Berlin. Die SPD sieht doch noch "gute Chancen", dass die lang diskutierte Novelle des Bundesdatenschutzgesetzes am 29. Mai im Bundestag beschlossen und zwei Wochen später vom Bundesrat bestätigt wird. "Jetzt geht es nur noch um zwei Feinheiten", sagte der zuständige SPD-Abgeordnete Michael Bürsch am Donnerstag der Frankfurter Rundschau.
Die Innenpolitiker von CDU, CSU und SPD hatten zuvor noch einmal zwei Stunden lang über den strittigen Gesetzentwurf diskutiert und "viele Fragen geklärt". Vor der Sitzung hatte Unions-Fraktionsvize Wolfgang Bosbach (CDU) noch Bedenken insbesondere gegen zwei Regelungen der Novelle geäußert. Zum einen geht es um eine geplante Stärkung des Datenschutzes für Arbeitnehmer. Im Lichte jüngster Missbrauchsfälle hatte die Koalition beschlossen, in einem Artikel des Bundesdatenschutzgesetzes eine Generalklausel aufzunehmen, die die Unternehmen noch einmal ausdrücklich auf die geltende Rechtslage hinweist. "In diesem Ziel sind sich SPD und Union nach wie vor einig", sagte Bürsch.

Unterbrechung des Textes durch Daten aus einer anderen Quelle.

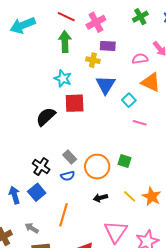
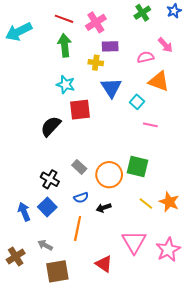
green square: (124, 161) -> (138, 167), size x1.5
blue semicircle: (68, 176) -> (81, 198), moved
black arrow: (100, 198) -> (104, 208), moved

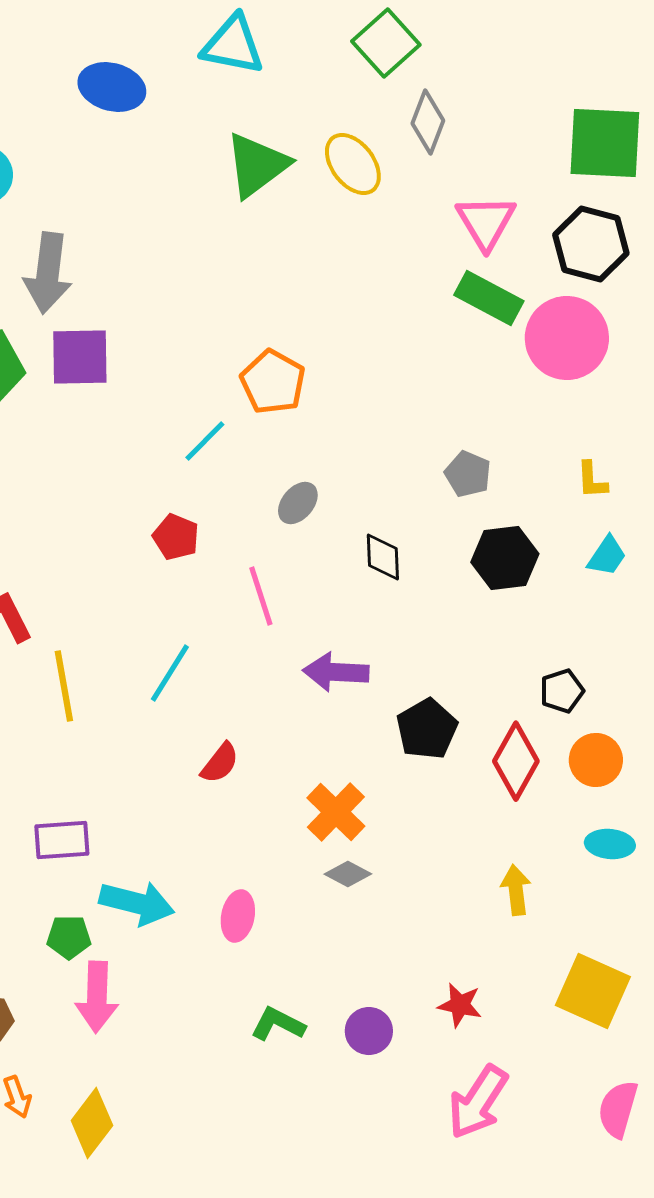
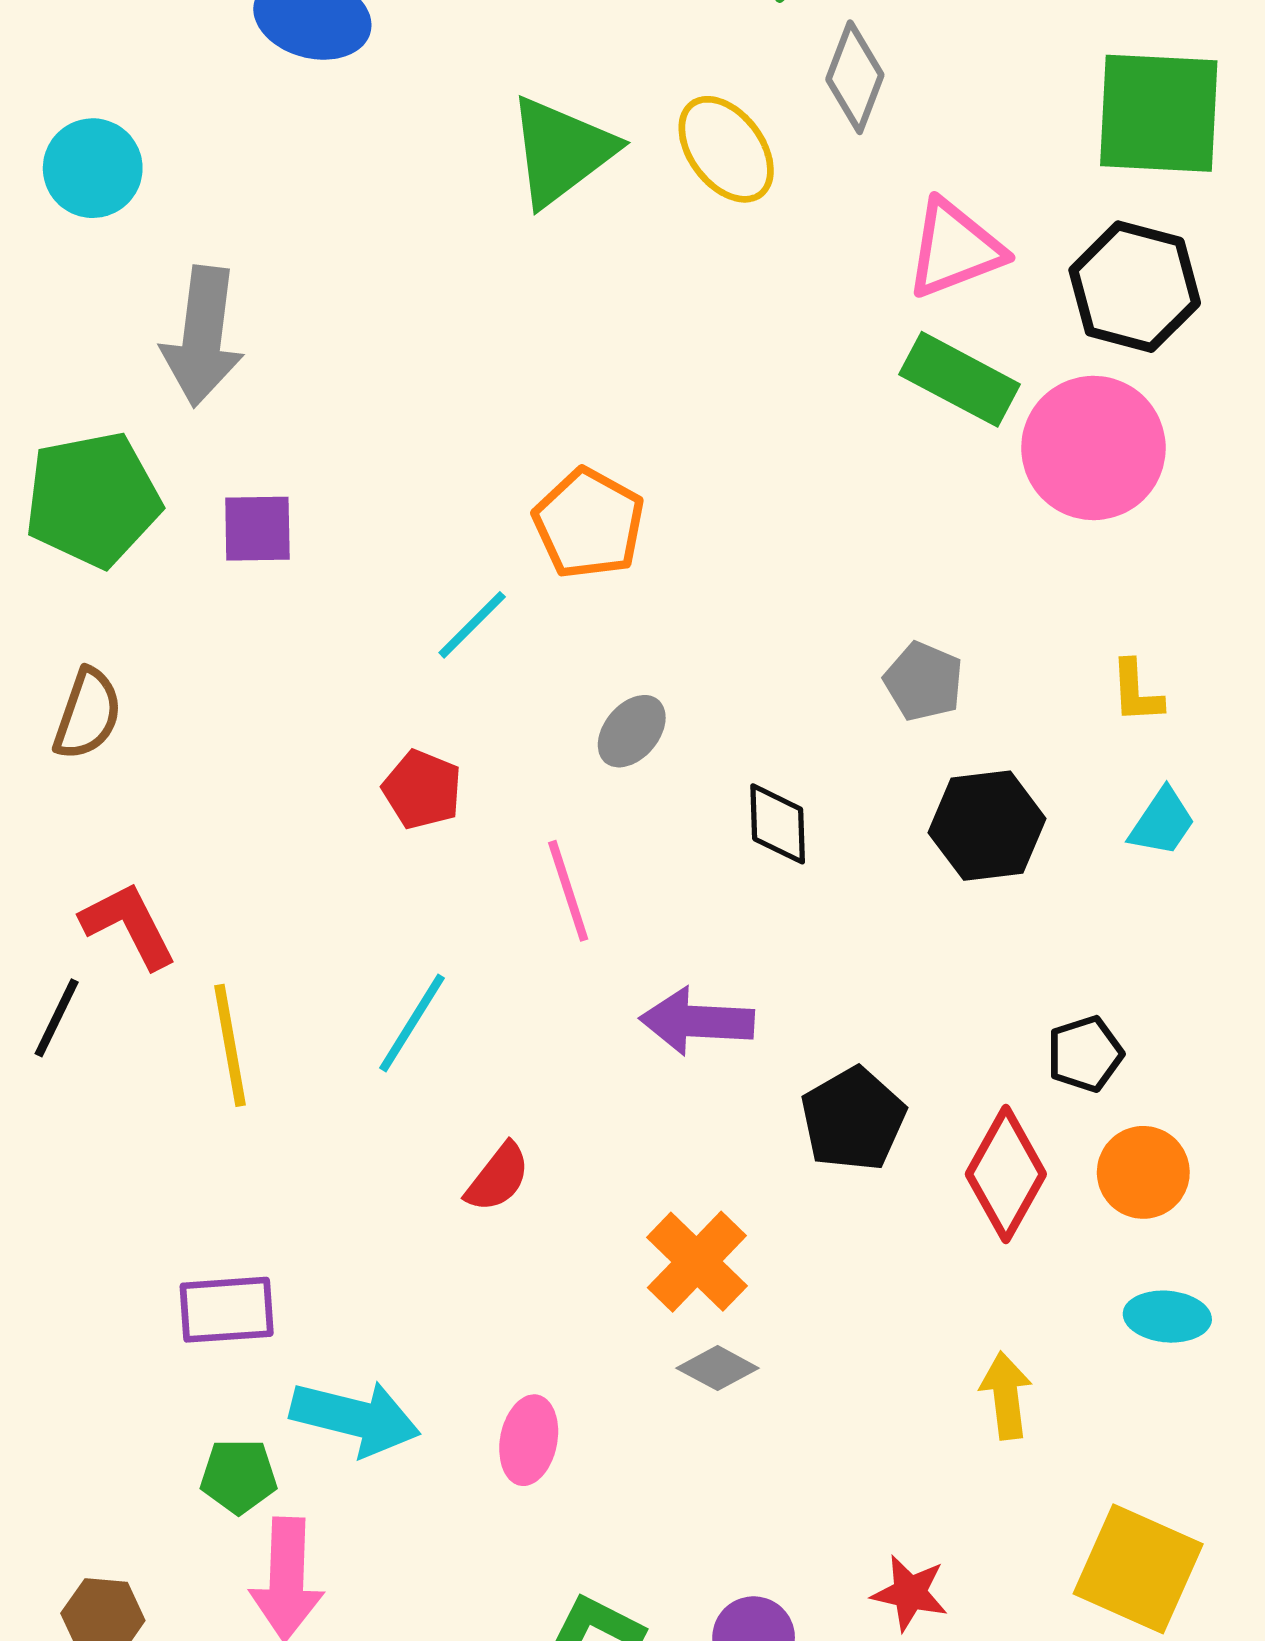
pink triangle: (486, 222) -> (954, 249), turned 40
purple square: (80, 357) -> (257, 529), moved, size x0.7

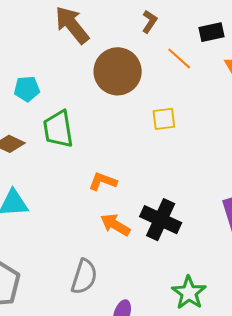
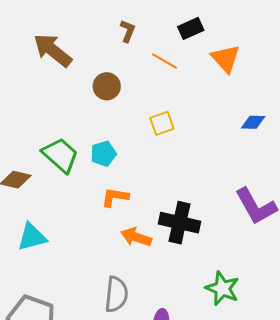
brown circle: (118, 71) -> (107, 86), size x0.6
cyan pentagon: (27, 89) -> (103, 154), moved
green trapezoid: (58, 129) -> (60, 155), turned 153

Bosbach hatte sich aber an der geplanten Formulierung in dem Gesetz gestoßen und befürchtet, es könne neue Pflichten für Unternehmen bedeuten - und Alarm geschlagen. Regierung und SPD teilten seine Sicht zwar nicht, willigten nun aber ein, dass eine Arbeitsgruppe von Arbeits-, Wirtschafts-, Justiz- und Innenministerium eine klarere Formulierung findet.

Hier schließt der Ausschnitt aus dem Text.